Vol. IV. The Nineteenth Century: Wordsworth to Rossetti
 
There Was a Boy
By William Wordsworth (1770–1850)
 
THERE was a Boy; ye knew him well, ye cliffs
And islands of Winander!—many a time,
At evening, when the earliest stars began
To move along the edges of the hills,
Rising or setting, would he stand alone,        5
Beneath the trees, or by the glimmering lake;
And there, with fingers interwoven, both hands
Pressed closely palm to palm and to his mouth
Uplifted, he, as through an instrument,
Blew mimic hootings to the silent owls,        10
That they might answer him.—And they would shout
Across the watery vale, and shout again,
Responsive to his call,—with quivering peals,
And long halloos, and screams, and echoes loud
Redoubled and redoubled; concourse wild        15
Of jocund din!

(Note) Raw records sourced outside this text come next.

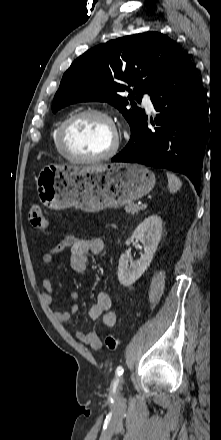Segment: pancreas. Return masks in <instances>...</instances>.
I'll return each mask as SVG.
<instances>
[{"instance_id": "pancreas-1", "label": "pancreas", "mask_w": 221, "mask_h": 440, "mask_svg": "<svg viewBox=\"0 0 221 440\" xmlns=\"http://www.w3.org/2000/svg\"><path fill=\"white\" fill-rule=\"evenodd\" d=\"M142 209V207L141 206H139V205H137V204H135V203H128L126 206H125V211H126V213H128V214H132V215H134V214H137L140 210Z\"/></svg>"}]
</instances>
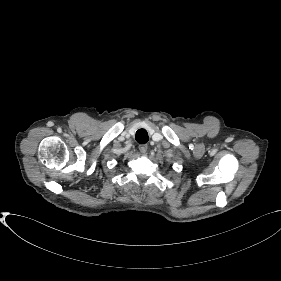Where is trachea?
Masks as SVG:
<instances>
[{
	"label": "trachea",
	"mask_w": 281,
	"mask_h": 281,
	"mask_svg": "<svg viewBox=\"0 0 281 281\" xmlns=\"http://www.w3.org/2000/svg\"><path fill=\"white\" fill-rule=\"evenodd\" d=\"M135 138H136V141L140 144H144V143L148 142V140H149L148 133L145 129L137 130Z\"/></svg>",
	"instance_id": "obj_1"
}]
</instances>
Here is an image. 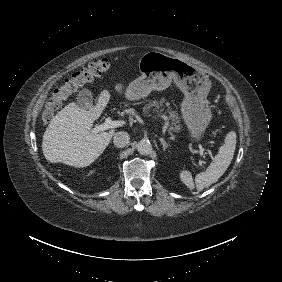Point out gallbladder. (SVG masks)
<instances>
[{
    "mask_svg": "<svg viewBox=\"0 0 282 282\" xmlns=\"http://www.w3.org/2000/svg\"><path fill=\"white\" fill-rule=\"evenodd\" d=\"M93 102V97L90 91L83 90L80 91L77 95V105L80 108H84L87 105H90Z\"/></svg>",
    "mask_w": 282,
    "mask_h": 282,
    "instance_id": "1",
    "label": "gallbladder"
}]
</instances>
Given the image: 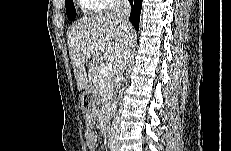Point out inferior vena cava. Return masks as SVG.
Here are the masks:
<instances>
[{
  "instance_id": "1",
  "label": "inferior vena cava",
  "mask_w": 231,
  "mask_h": 151,
  "mask_svg": "<svg viewBox=\"0 0 231 151\" xmlns=\"http://www.w3.org/2000/svg\"><path fill=\"white\" fill-rule=\"evenodd\" d=\"M131 12V6L128 0H114L113 6V15L116 17L120 28L125 32L127 36L132 33L133 29L129 22V15ZM133 46V41L126 43L123 48L118 62V75L116 78V88L117 90L121 88V75L126 66L127 59L131 53V49ZM120 134V126H119V116L116 114L114 116V121L112 122L111 134H110V147L114 148L118 143V138Z\"/></svg>"
}]
</instances>
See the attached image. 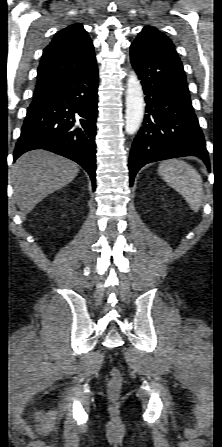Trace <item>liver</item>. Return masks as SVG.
I'll list each match as a JSON object with an SVG mask.
<instances>
[{"label":"liver","instance_id":"obj_1","mask_svg":"<svg viewBox=\"0 0 222 447\" xmlns=\"http://www.w3.org/2000/svg\"><path fill=\"white\" fill-rule=\"evenodd\" d=\"M78 172L77 163L44 150L23 154L11 170L19 209L28 214L49 194L70 183Z\"/></svg>","mask_w":222,"mask_h":447}]
</instances>
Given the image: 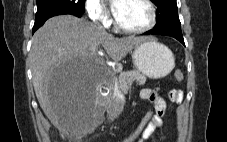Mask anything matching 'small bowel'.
<instances>
[{
	"instance_id": "obj_1",
	"label": "small bowel",
	"mask_w": 227,
	"mask_h": 142,
	"mask_svg": "<svg viewBox=\"0 0 227 142\" xmlns=\"http://www.w3.org/2000/svg\"><path fill=\"white\" fill-rule=\"evenodd\" d=\"M141 97L154 104L156 117L144 131L138 142H154V135L162 125V118L166 111V103L157 89L145 88L141 91ZM168 97L171 102L181 103L183 100V92L181 90L172 89L170 90Z\"/></svg>"
}]
</instances>
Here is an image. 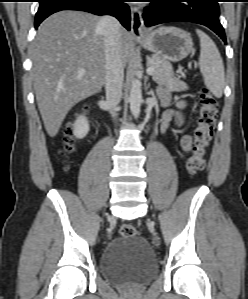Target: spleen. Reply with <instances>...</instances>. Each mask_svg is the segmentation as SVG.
Returning <instances> with one entry per match:
<instances>
[{
  "label": "spleen",
  "mask_w": 248,
  "mask_h": 299,
  "mask_svg": "<svg viewBox=\"0 0 248 299\" xmlns=\"http://www.w3.org/2000/svg\"><path fill=\"white\" fill-rule=\"evenodd\" d=\"M196 33L200 39L199 67L204 83L215 97L220 98L225 86L223 60L213 40L199 29Z\"/></svg>",
  "instance_id": "spleen-1"
}]
</instances>
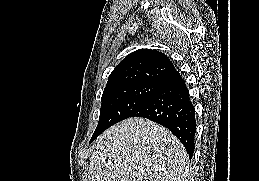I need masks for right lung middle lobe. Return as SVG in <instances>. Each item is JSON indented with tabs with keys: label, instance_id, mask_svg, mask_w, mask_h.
<instances>
[{
	"label": "right lung middle lobe",
	"instance_id": "dd1d6c3e",
	"mask_svg": "<svg viewBox=\"0 0 259 181\" xmlns=\"http://www.w3.org/2000/svg\"><path fill=\"white\" fill-rule=\"evenodd\" d=\"M157 88L158 84L140 83L104 90L99 122L92 138L121 120L132 117Z\"/></svg>",
	"mask_w": 259,
	"mask_h": 181
}]
</instances>
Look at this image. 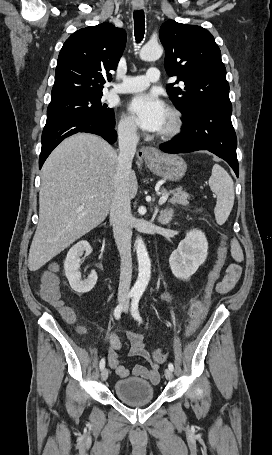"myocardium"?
<instances>
[{"instance_id":"1","label":"myocardium","mask_w":272,"mask_h":455,"mask_svg":"<svg viewBox=\"0 0 272 455\" xmlns=\"http://www.w3.org/2000/svg\"><path fill=\"white\" fill-rule=\"evenodd\" d=\"M169 123L167 127L161 131L160 138L163 140H169L177 136L183 126L181 113L175 108L168 109Z\"/></svg>"}]
</instances>
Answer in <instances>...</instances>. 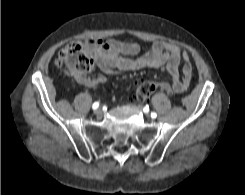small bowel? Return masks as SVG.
Wrapping results in <instances>:
<instances>
[{"mask_svg": "<svg viewBox=\"0 0 245 195\" xmlns=\"http://www.w3.org/2000/svg\"><path fill=\"white\" fill-rule=\"evenodd\" d=\"M86 46L97 67L106 75L154 68L166 71L171 76V83L160 84L161 89L168 93H182L190 85L193 71L190 57L176 45L156 41L142 54L140 45L135 42L90 40ZM181 63L182 73L179 71ZM104 81L105 76L101 74L82 80L90 88H97Z\"/></svg>", "mask_w": 245, "mask_h": 195, "instance_id": "1", "label": "small bowel"}]
</instances>
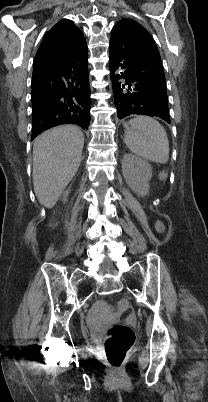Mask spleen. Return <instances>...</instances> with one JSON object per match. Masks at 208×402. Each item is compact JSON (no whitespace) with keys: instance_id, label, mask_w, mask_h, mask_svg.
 Instances as JSON below:
<instances>
[{"instance_id":"3e777b00","label":"spleen","mask_w":208,"mask_h":402,"mask_svg":"<svg viewBox=\"0 0 208 402\" xmlns=\"http://www.w3.org/2000/svg\"><path fill=\"white\" fill-rule=\"evenodd\" d=\"M129 124L131 128L125 132L124 140L127 148L143 160L166 164L169 142L163 126L149 116H136Z\"/></svg>"}]
</instances>
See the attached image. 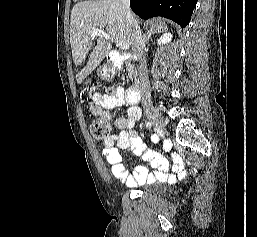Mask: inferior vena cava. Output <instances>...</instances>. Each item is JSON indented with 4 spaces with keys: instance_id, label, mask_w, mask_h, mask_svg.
Segmentation results:
<instances>
[{
    "instance_id": "1",
    "label": "inferior vena cava",
    "mask_w": 257,
    "mask_h": 237,
    "mask_svg": "<svg viewBox=\"0 0 257 237\" xmlns=\"http://www.w3.org/2000/svg\"><path fill=\"white\" fill-rule=\"evenodd\" d=\"M124 14V19L130 27L132 33V48L133 51L137 54L139 59V81H140V90L142 102L147 103L150 101L151 95L148 88V79H147V65L145 59V43L144 38L137 20L133 16L130 9V0H119Z\"/></svg>"
}]
</instances>
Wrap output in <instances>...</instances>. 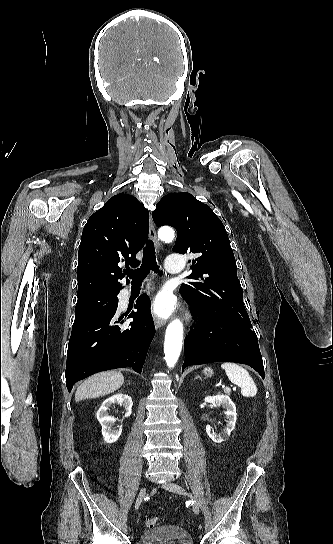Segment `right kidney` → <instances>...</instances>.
I'll use <instances>...</instances> for the list:
<instances>
[{
  "label": "right kidney",
  "mask_w": 333,
  "mask_h": 544,
  "mask_svg": "<svg viewBox=\"0 0 333 544\" xmlns=\"http://www.w3.org/2000/svg\"><path fill=\"white\" fill-rule=\"evenodd\" d=\"M120 404L125 410V417H129L132 411V399L128 395L115 394L102 403L101 407L97 411V419L102 426V435L106 443H113L118 440L122 432V425H118V429H112L111 427L116 422V419L109 416L108 410L113 404Z\"/></svg>",
  "instance_id": "obj_1"
}]
</instances>
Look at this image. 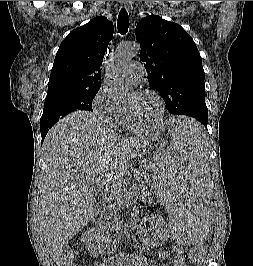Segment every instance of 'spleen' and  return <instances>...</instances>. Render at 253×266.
<instances>
[{"instance_id":"3e777b00","label":"spleen","mask_w":253,"mask_h":266,"mask_svg":"<svg viewBox=\"0 0 253 266\" xmlns=\"http://www.w3.org/2000/svg\"><path fill=\"white\" fill-rule=\"evenodd\" d=\"M167 150L154 160L149 188L169 216L172 248H203L209 242L216 207H208V136L188 115L166 117Z\"/></svg>"}]
</instances>
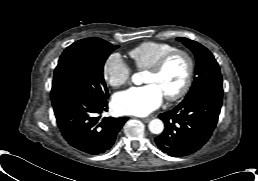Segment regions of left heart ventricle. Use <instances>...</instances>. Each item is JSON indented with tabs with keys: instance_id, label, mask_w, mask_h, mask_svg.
Here are the masks:
<instances>
[{
	"instance_id": "b2bd125f",
	"label": "left heart ventricle",
	"mask_w": 258,
	"mask_h": 181,
	"mask_svg": "<svg viewBox=\"0 0 258 181\" xmlns=\"http://www.w3.org/2000/svg\"><path fill=\"white\" fill-rule=\"evenodd\" d=\"M187 62L182 56H175L160 73L146 72L145 83L157 85L164 95L178 91L185 81Z\"/></svg>"
}]
</instances>
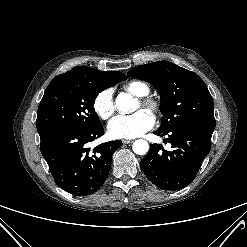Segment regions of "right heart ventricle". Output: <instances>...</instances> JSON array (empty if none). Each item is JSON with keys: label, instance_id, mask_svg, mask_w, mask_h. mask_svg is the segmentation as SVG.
I'll return each instance as SVG.
<instances>
[{"label": "right heart ventricle", "instance_id": "1", "mask_svg": "<svg viewBox=\"0 0 247 247\" xmlns=\"http://www.w3.org/2000/svg\"><path fill=\"white\" fill-rule=\"evenodd\" d=\"M124 89L137 97H145L149 94V86L142 81H130L124 85Z\"/></svg>", "mask_w": 247, "mask_h": 247}]
</instances>
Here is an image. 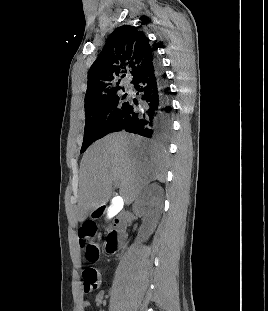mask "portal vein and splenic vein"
I'll use <instances>...</instances> for the list:
<instances>
[{"mask_svg": "<svg viewBox=\"0 0 268 311\" xmlns=\"http://www.w3.org/2000/svg\"><path fill=\"white\" fill-rule=\"evenodd\" d=\"M114 185L117 187V186H118V183L116 182ZM114 200H121V197H116V198H114ZM122 202H123V201H122Z\"/></svg>", "mask_w": 268, "mask_h": 311, "instance_id": "portal-vein-and-splenic-vein-1", "label": "portal vein and splenic vein"}]
</instances>
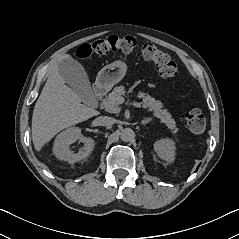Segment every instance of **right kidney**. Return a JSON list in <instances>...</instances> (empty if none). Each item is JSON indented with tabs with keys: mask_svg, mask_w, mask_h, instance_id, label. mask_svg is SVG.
<instances>
[{
	"mask_svg": "<svg viewBox=\"0 0 239 239\" xmlns=\"http://www.w3.org/2000/svg\"><path fill=\"white\" fill-rule=\"evenodd\" d=\"M77 140H80L85 145L78 153H74L70 149V146ZM94 144L93 139L82 136L80 128L70 127L62 131L55 138L53 153L59 160L75 163L87 158L91 154Z\"/></svg>",
	"mask_w": 239,
	"mask_h": 239,
	"instance_id": "right-kidney-1",
	"label": "right kidney"
}]
</instances>
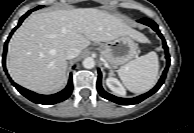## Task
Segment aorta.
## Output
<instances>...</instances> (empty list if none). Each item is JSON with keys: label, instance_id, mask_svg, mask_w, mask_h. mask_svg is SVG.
Here are the masks:
<instances>
[{"label": "aorta", "instance_id": "762f6f07", "mask_svg": "<svg viewBox=\"0 0 194 133\" xmlns=\"http://www.w3.org/2000/svg\"><path fill=\"white\" fill-rule=\"evenodd\" d=\"M83 66L86 69H92L95 66V60L91 57H87L83 60Z\"/></svg>", "mask_w": 194, "mask_h": 133}]
</instances>
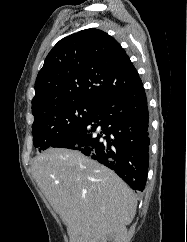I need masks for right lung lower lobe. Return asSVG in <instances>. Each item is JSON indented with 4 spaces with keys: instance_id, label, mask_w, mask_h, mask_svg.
<instances>
[{
    "instance_id": "98d812e1",
    "label": "right lung lower lobe",
    "mask_w": 187,
    "mask_h": 242,
    "mask_svg": "<svg viewBox=\"0 0 187 242\" xmlns=\"http://www.w3.org/2000/svg\"><path fill=\"white\" fill-rule=\"evenodd\" d=\"M149 114L143 85L102 102L93 115L51 147L78 150L143 191L149 164Z\"/></svg>"
}]
</instances>
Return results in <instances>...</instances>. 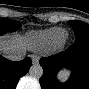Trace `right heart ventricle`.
I'll list each match as a JSON object with an SVG mask.
<instances>
[{
  "mask_svg": "<svg viewBox=\"0 0 89 89\" xmlns=\"http://www.w3.org/2000/svg\"><path fill=\"white\" fill-rule=\"evenodd\" d=\"M65 30L53 27L41 31H34L28 35L29 46L32 49L51 48L63 36Z\"/></svg>",
  "mask_w": 89,
  "mask_h": 89,
  "instance_id": "right-heart-ventricle-1",
  "label": "right heart ventricle"
}]
</instances>
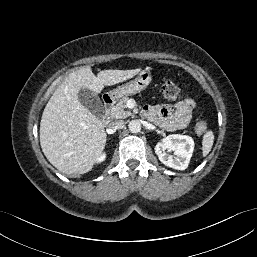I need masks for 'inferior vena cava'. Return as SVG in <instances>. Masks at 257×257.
Returning <instances> with one entry per match:
<instances>
[{
    "mask_svg": "<svg viewBox=\"0 0 257 257\" xmlns=\"http://www.w3.org/2000/svg\"><path fill=\"white\" fill-rule=\"evenodd\" d=\"M122 126H123V122L122 121L117 120V121L111 122L108 125L107 132L109 134H112V133L116 132V130L120 129Z\"/></svg>",
    "mask_w": 257,
    "mask_h": 257,
    "instance_id": "obj_1",
    "label": "inferior vena cava"
}]
</instances>
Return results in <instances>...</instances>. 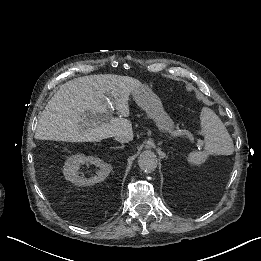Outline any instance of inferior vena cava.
<instances>
[{
  "instance_id": "inferior-vena-cava-1",
  "label": "inferior vena cava",
  "mask_w": 261,
  "mask_h": 261,
  "mask_svg": "<svg viewBox=\"0 0 261 261\" xmlns=\"http://www.w3.org/2000/svg\"><path fill=\"white\" fill-rule=\"evenodd\" d=\"M115 139L120 143H126L130 141L128 136H120V137H116Z\"/></svg>"
}]
</instances>
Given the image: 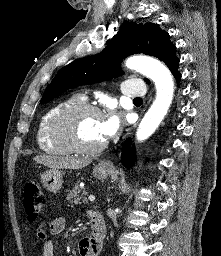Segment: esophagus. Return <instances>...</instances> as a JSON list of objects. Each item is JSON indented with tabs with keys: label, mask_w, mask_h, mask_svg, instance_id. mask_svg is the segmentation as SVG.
I'll use <instances>...</instances> for the list:
<instances>
[{
	"label": "esophagus",
	"mask_w": 221,
	"mask_h": 256,
	"mask_svg": "<svg viewBox=\"0 0 221 256\" xmlns=\"http://www.w3.org/2000/svg\"><path fill=\"white\" fill-rule=\"evenodd\" d=\"M127 136H128V134H127ZM102 166L112 168L113 167V163L110 162V161L104 162V163H102Z\"/></svg>",
	"instance_id": "34e87169"
}]
</instances>
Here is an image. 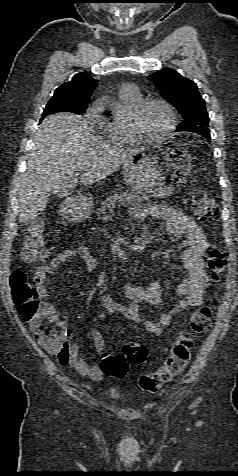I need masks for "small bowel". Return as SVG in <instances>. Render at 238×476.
<instances>
[{
	"label": "small bowel",
	"mask_w": 238,
	"mask_h": 476,
	"mask_svg": "<svg viewBox=\"0 0 238 476\" xmlns=\"http://www.w3.org/2000/svg\"><path fill=\"white\" fill-rule=\"evenodd\" d=\"M130 215L134 219H145L147 217L164 219L167 234L171 238L181 241L182 250L180 258L187 278L178 286L176 293L182 299L167 312L161 314L158 320H143L139 314V308L143 304H150L155 307L160 306L162 304V287L156 282L146 287L125 284L123 292L129 302L122 304L109 294L103 295L100 298L103 312L98 316L97 322L102 321L108 314L118 313L135 323L141 324L148 332L160 335L177 314L185 309L201 306L204 292L209 286V278L204 266V255L207 251L208 243L197 221L176 208L164 204H154L150 207L137 206L132 208ZM70 258L80 259L89 271H93L97 267V262L86 245L63 250L40 266L35 272V288L40 298L44 299L48 296V288L46 286L48 276ZM96 326L97 323L94 324L91 330L92 339L96 351L102 353L106 345ZM57 357L61 364H69L78 373L86 375L93 380H99L104 374L101 366L89 365L80 356L77 344L69 345L66 353L64 355H57Z\"/></svg>",
	"instance_id": "c3829d8e"
}]
</instances>
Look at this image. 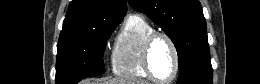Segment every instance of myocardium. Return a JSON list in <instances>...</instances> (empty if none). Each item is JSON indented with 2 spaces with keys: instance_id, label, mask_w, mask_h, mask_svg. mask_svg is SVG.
<instances>
[{
  "instance_id": "myocardium-1",
  "label": "myocardium",
  "mask_w": 260,
  "mask_h": 84,
  "mask_svg": "<svg viewBox=\"0 0 260 84\" xmlns=\"http://www.w3.org/2000/svg\"><path fill=\"white\" fill-rule=\"evenodd\" d=\"M157 38H164L170 45L174 55V71L168 80L158 79L151 67V50ZM143 67L148 77L156 83L169 84L172 83L178 76L180 71V55L175 41L172 37L164 31H152L145 39L143 44Z\"/></svg>"
}]
</instances>
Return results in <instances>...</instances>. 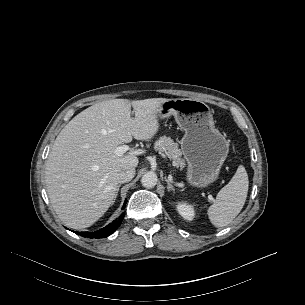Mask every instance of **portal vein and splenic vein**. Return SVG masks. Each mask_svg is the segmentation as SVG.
<instances>
[{
	"instance_id": "portal-vein-and-splenic-vein-1",
	"label": "portal vein and splenic vein",
	"mask_w": 305,
	"mask_h": 305,
	"mask_svg": "<svg viewBox=\"0 0 305 305\" xmlns=\"http://www.w3.org/2000/svg\"><path fill=\"white\" fill-rule=\"evenodd\" d=\"M129 152L130 155H140L142 154L144 151L141 149H135V150H131V148L128 145H122V146H118L115 148V154L118 156H122L123 154H125L126 152ZM210 200H213L212 196L209 197Z\"/></svg>"
}]
</instances>
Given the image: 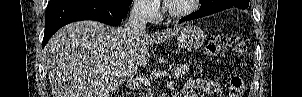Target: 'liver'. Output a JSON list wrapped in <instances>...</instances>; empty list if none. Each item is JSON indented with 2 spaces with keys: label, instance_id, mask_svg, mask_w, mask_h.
I'll return each instance as SVG.
<instances>
[{
  "label": "liver",
  "instance_id": "obj_1",
  "mask_svg": "<svg viewBox=\"0 0 302 97\" xmlns=\"http://www.w3.org/2000/svg\"><path fill=\"white\" fill-rule=\"evenodd\" d=\"M182 26L134 35L125 27L79 21L57 31L44 49L53 97H112L139 66L149 62L148 46L172 39ZM110 67L111 72L104 73Z\"/></svg>",
  "mask_w": 302,
  "mask_h": 97
}]
</instances>
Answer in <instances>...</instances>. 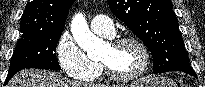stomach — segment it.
Returning a JSON list of instances; mask_svg holds the SVG:
<instances>
[{
    "mask_svg": "<svg viewBox=\"0 0 205 87\" xmlns=\"http://www.w3.org/2000/svg\"><path fill=\"white\" fill-rule=\"evenodd\" d=\"M127 87H176L173 81L166 78H142Z\"/></svg>",
    "mask_w": 205,
    "mask_h": 87,
    "instance_id": "stomach-1",
    "label": "stomach"
}]
</instances>
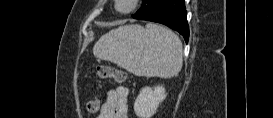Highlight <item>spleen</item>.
Masks as SVG:
<instances>
[{
  "label": "spleen",
  "mask_w": 273,
  "mask_h": 118,
  "mask_svg": "<svg viewBox=\"0 0 273 118\" xmlns=\"http://www.w3.org/2000/svg\"><path fill=\"white\" fill-rule=\"evenodd\" d=\"M93 54L136 76L170 78L183 65V48L171 30L148 23L120 26L103 35Z\"/></svg>",
  "instance_id": "3e777b00"
}]
</instances>
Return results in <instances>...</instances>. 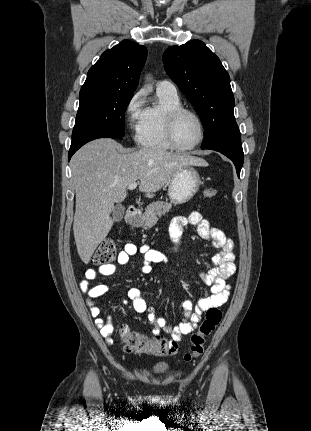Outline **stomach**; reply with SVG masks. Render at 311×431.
Masks as SVG:
<instances>
[{"instance_id": "stomach-1", "label": "stomach", "mask_w": 311, "mask_h": 431, "mask_svg": "<svg viewBox=\"0 0 311 431\" xmlns=\"http://www.w3.org/2000/svg\"><path fill=\"white\" fill-rule=\"evenodd\" d=\"M199 172L193 166H185L179 170L168 184L169 200L173 204H185L194 198L201 186ZM131 227H142L144 225L141 217H133L130 221Z\"/></svg>"}]
</instances>
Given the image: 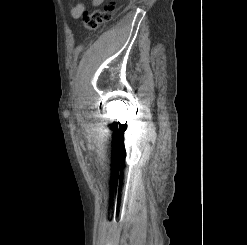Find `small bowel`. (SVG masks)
I'll return each mask as SVG.
<instances>
[{"label":"small bowel","mask_w":247,"mask_h":245,"mask_svg":"<svg viewBox=\"0 0 247 245\" xmlns=\"http://www.w3.org/2000/svg\"><path fill=\"white\" fill-rule=\"evenodd\" d=\"M104 0H92L94 6H99ZM85 13V6L83 3H76L71 9V16L74 19H79Z\"/></svg>","instance_id":"small-bowel-1"}]
</instances>
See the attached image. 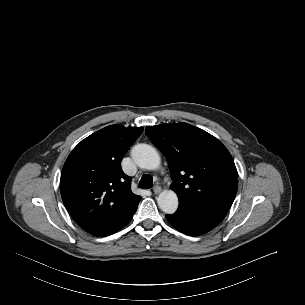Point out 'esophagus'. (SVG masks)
Wrapping results in <instances>:
<instances>
[{"label": "esophagus", "instance_id": "34e87169", "mask_svg": "<svg viewBox=\"0 0 305 305\" xmlns=\"http://www.w3.org/2000/svg\"><path fill=\"white\" fill-rule=\"evenodd\" d=\"M153 192L154 194H159L161 192V187L160 186L153 187Z\"/></svg>", "mask_w": 305, "mask_h": 305}]
</instances>
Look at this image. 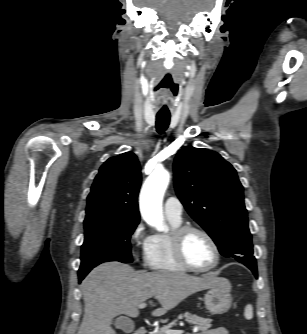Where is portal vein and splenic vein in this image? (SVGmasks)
I'll return each mask as SVG.
<instances>
[{
	"mask_svg": "<svg viewBox=\"0 0 307 334\" xmlns=\"http://www.w3.org/2000/svg\"><path fill=\"white\" fill-rule=\"evenodd\" d=\"M138 307L140 309H143V308L146 307V303H141V304H139ZM165 333L166 334H182V333H184V330H171V329H169V330H166Z\"/></svg>",
	"mask_w": 307,
	"mask_h": 334,
	"instance_id": "obj_1",
	"label": "portal vein and splenic vein"
}]
</instances>
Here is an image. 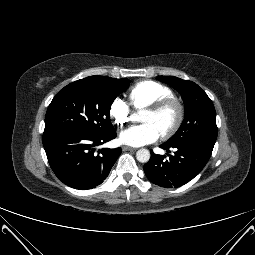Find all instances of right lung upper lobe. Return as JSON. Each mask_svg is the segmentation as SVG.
I'll return each mask as SVG.
<instances>
[{
    "instance_id": "1",
    "label": "right lung upper lobe",
    "mask_w": 255,
    "mask_h": 255,
    "mask_svg": "<svg viewBox=\"0 0 255 255\" xmlns=\"http://www.w3.org/2000/svg\"><path fill=\"white\" fill-rule=\"evenodd\" d=\"M106 76H90V77H87L85 79H103L105 78Z\"/></svg>"
}]
</instances>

And, when there came a pause
Of silence such as baffled his best skill:
Then, sometimes, in that silence, while he hung
Listening, a gentle shock of mild surprise
Has carried far into his heart the voice        20
Of mountain-torrents; or the visible scene
Would enter unawares into his mind
With all its solemn imagery, its rocks,
Its woods, and that uncertain heaven received
Into the bosom of the steady lake.        25
 
  This boy was taken from his mates, and died
In childhood, ere he was full twelve years old.
Pre-eminent in beauty is the vale
Where he was born and bred: the church-yard hangs
Upon a slope above the village-school;        30
And, through that church-yard when my way has led
On summer-evenings, I believe, that there
A long half-hour together I have stood
Mute—looking at the grave in which he lies!